I remember when Tether launched and I was confused as to why you’d want to have a parallel of American dollars in crypto. Overtime, this has made more and more sense as going from crypto to fiat is expensive and slow, Tether and others help keep this simple. Plus, no tax reporting is needed if you go from one crypto asset to another (as of my understanding of this in May 2020). Coinbase launched their own USD-tied asset, USDC, it’s way too closely named to USD and I believe that was intentional. Tether just generates more Tether coins which means a lot of the money is non-existent and the money people are storing in this is just helping prop-up the coin in the first place (aka all modern banks in one sentence). An interesting development on USDC is that it pays interest to hold it! There are other coins that give some sort of a “dividend” for holding them, Stellar pays a 1% inflation fee which is to help early holders not lose value over time, this is possible since Stellar has scheduled release of more XLM over time. Others like NEO give out NeoGAS, but my understanding of that is limited since I don’t care much about NEO, it’s an Ethereum replica IMO.

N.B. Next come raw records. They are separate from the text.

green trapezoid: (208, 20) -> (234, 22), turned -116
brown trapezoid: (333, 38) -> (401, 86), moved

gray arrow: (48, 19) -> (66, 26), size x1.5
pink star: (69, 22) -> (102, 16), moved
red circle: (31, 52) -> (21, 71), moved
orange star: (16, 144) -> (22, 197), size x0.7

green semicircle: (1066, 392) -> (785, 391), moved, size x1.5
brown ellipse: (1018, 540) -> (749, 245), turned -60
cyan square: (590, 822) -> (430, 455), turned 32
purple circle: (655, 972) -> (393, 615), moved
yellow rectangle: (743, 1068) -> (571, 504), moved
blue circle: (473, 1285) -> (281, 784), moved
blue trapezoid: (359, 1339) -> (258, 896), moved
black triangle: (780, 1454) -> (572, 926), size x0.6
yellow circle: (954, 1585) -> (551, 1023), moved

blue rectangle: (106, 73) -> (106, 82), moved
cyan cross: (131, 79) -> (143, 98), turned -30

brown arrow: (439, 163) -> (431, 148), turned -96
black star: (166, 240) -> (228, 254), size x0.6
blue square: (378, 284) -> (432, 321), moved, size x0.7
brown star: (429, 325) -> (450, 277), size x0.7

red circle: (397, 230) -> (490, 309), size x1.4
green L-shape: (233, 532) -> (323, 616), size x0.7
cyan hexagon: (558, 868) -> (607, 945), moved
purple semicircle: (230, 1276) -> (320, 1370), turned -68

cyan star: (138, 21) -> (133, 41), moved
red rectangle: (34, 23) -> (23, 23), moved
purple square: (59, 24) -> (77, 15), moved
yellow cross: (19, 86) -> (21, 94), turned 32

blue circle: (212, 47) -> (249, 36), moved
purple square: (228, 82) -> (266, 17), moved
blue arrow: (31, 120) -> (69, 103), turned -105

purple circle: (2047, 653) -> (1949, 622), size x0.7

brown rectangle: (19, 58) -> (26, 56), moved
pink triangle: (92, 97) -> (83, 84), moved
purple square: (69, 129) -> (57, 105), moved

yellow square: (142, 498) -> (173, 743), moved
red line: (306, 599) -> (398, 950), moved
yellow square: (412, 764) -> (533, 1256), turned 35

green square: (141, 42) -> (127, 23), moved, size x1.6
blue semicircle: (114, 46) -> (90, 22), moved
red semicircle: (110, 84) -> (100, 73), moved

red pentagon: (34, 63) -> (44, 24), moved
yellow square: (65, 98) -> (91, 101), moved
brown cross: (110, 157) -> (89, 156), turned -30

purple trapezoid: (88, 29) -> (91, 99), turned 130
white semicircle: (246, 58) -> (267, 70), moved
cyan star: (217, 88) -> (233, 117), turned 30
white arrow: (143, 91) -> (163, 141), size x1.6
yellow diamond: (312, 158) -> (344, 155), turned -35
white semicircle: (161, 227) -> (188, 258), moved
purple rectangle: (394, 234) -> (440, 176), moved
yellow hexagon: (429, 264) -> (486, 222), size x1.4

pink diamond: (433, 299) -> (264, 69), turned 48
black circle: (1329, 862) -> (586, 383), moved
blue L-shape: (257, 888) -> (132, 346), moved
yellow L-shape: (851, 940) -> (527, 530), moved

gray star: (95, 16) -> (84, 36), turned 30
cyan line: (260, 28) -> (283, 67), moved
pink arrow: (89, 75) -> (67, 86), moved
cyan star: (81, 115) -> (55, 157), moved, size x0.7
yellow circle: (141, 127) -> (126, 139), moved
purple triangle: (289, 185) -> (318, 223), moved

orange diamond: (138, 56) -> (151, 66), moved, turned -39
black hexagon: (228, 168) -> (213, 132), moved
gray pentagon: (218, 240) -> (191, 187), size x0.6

Back to USDC, it seems that Coinbase is acting like a bank because just like banks can prove they have money to lend, Coinbase can use the USDC stored by their customers and lend out some of that for margin trading on Coinbase Pro. I’m sure it’s also useful for other use cases like proving they have enough money to stay afloat if most of their customers decide to pull out the maximum of $50k per day all around the same time. Imagine if your bank had that limit, it would be chaos. In the US, you can withdraw as much cash as you possibly can but banks do report it to the IRS if it exceeds $10k.

My current holdings

So nowadays, I’m pretty risk-averse, with a global pandemic in full swing, bills to pay, and not really being confident about the economy, I can’t be throwing around money willy nilly but I do hold some cryptocurrencies, I’ve listed them below, starting with the most to least:

  • USDC, about $2k right now. In Coinbase, it earns about 1.25% APY which is negligible during a typical month.
  • Tezos, about 500 USD equivalent. A staking based reward system which pays out 5% in Coinbase, very odd concept in that the rewards are paid for the first time after 40 days and then every 3-5 days.
  • Stellar, about 3100 XLM which is around $300 right now.
  • BAT, less than $50 worth at any given time. This is because I use it on the Brave browser. You can download Brave using my referral link which will pay me in BAT if you continue using the browser: link.
  • Various ones in less than $10: 0x, Ripple, Dash, Litecoin.
  • What about Bitcoin? I hold about $100 worth of Bitcoin right now. Using the Cash app to buy this since it is one of the most straight-forward ways to buy BTC. My referral link for Cash App.

I believe we’re still at the infancy (or maybe toddler) age of cryptocurrencies, there are new developments almost every week but it’s a financial tool so some people and institutions are afraid to get near it. This will change as digital payments and money transferring becomes as ubiquitous as sending an email, text message, or tweet.